### Task details
Retype the data below exactly; skip every image.

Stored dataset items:
########################################

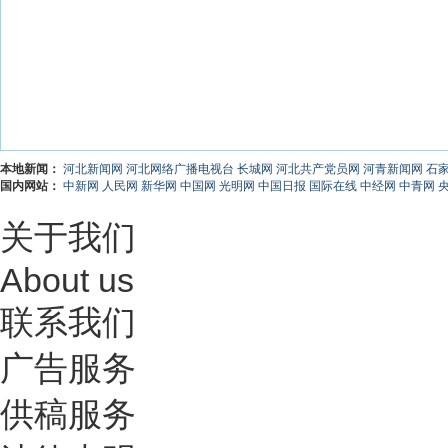
本地新闻：
河北新闻网
河北网络广播电视台
长城网
河北共产党员网
河青新闻网
石
国内网站：
中新网
人民网
新华网
中国网
光明网
中国日报
国际在线
中经网
中青网
关于我们
About us
联系我们
广告服务
供稿服务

########################################

### Task solution
本地新闻：
河北新闻网
河北网络广播电视台
长城网
河北共产党员网
河青新闻网
石
国内网站：
中新网
人民网
新华网
中国网
光明网
中国日报
国际在线
中经网
中青网
关于我们
About us
联系我们
广告服务
供稿服务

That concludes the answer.